Wow, I wish I could sit down and write a review as good as Jason Pettus's! Interestingly, I had a slightly different experience: I skimmed most of the book and really only focused on the last three chapters — which is, as far as I can tell, the only part where anything interesting happened.
After foraging into the first "comic book" section of the novel, I abandoned these altogether and decided to read just the main plot. Although I love a good Wonder Woman as much as the next girl, I lacked the patience necessary for whatever kind of "graphic novel" O'Connell was working into an adjacent (possibly connected, who knows) plot of the book. So I never answered the koan-like question that the book inadvertently poses: What is the point of a graphic novel without artwork? Just the idea of a graphic novel isn't — to me — inherently cool enough to make that much unrelated reading worth my time.

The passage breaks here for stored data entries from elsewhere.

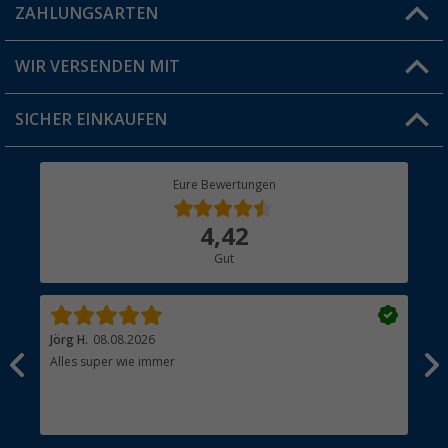
Blog
ZAHLUNGSARTEN
FAQ & Kontakt
Produkttester
Versandinformationen
WIR VERSENDEN MIT
Jobs & Karriere
Click & Collect
SICHER EINKAUFEN
Geschenkgutschein
Rücksendung
Berger Bewusst
Eure Bewertungen
Bestellstatus
Über uns
4,42
Hauptkatalog
Gut
Händler werden
Jörg H.
08.08.2026
Kla
Alles super wie immer
Ein
und
Lei
Max
unk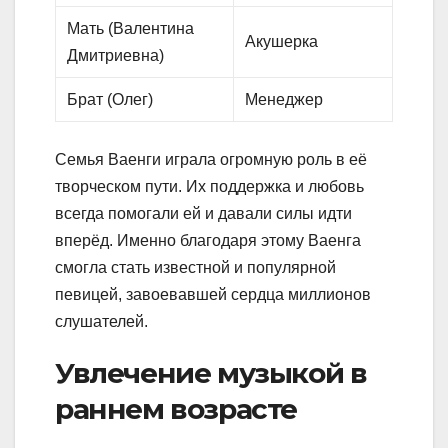
Мать (Валентина
Акушерка
Дмитриевна)
Брат (Олег)
Менеджер
Семья Ваенги играла огромную роль в её
творческом пути. Их поддержка и любовь
всегда помогали ей и давали силы идти
вперёд. Именно благодаря этому Ваенга
смогла стать известной и популярной
певицей, завоевавшей сердца миллионов
слушателей.
Увлечение музыкой в
раннем возрасте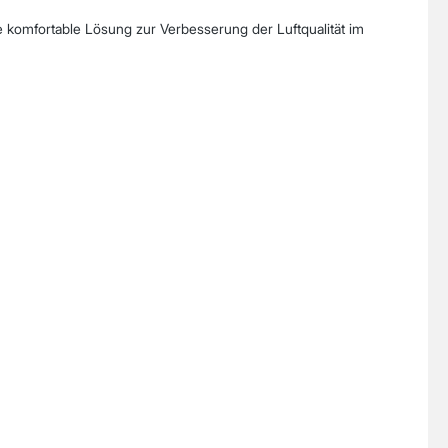
ne komfortable Lösung zur Verbesserung der Luftqualität im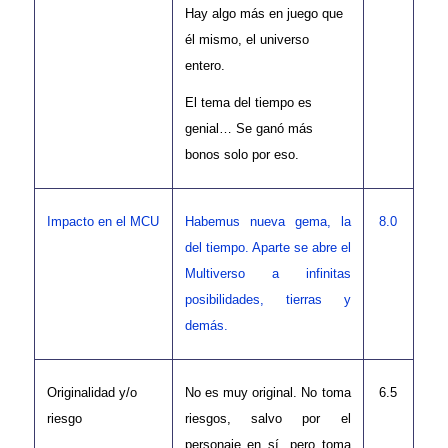
Hay algo más en juego que
él mismo, el universo
entero.
El tema del tiempo es
genial… Se ganó más
bonos solo por eso.
Impacto en el MCU
Habemus nueva gema, la
8.0
del tiempo. Aparte se abre el
Multiverso a infinitas
posibilidades, tierras y
demás.
Originalidad y/o
No es muy original. No toma
6.5
riesgo
riesgos, salvo por el
personaje en sí, pero toma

The main plot was boring and brutal right up to the resolution, when it turned sweet and kind of sappy but at least satisfying. I wished I could have liked the characters more so that I could care what happened to them, but mostly I found them dull or sickening. Nadia, in particular, was repulsive. Of course the reader could guess that she was the "true" leader of the biker gang by about halfway through the book, but the idea of a stunningly beautiful woman controlling a dangerous and anarchic group of misfit bikers by having sex with all of them made me want to gag. What is O'Connell, a fifteen year old highschool student writing for his own private pleasure? Did he draw sketches of her busting out of her black leather bodices in the margins of his drafts? Oh, Nadia, you are a cliché from the mind of a man who doesn't give a shit about believable female characters.
Overall, the book disappointed. I liked the relationship between the father and the son, but it wasn't compelling enough to make me glad I dragged through all 300 pages (minus the comic book parts). The book aspires to discuss the nature of consciousness and where it resides, but fails. There's nothing here that you couldn't get by watching "Brazil" again. Skip it!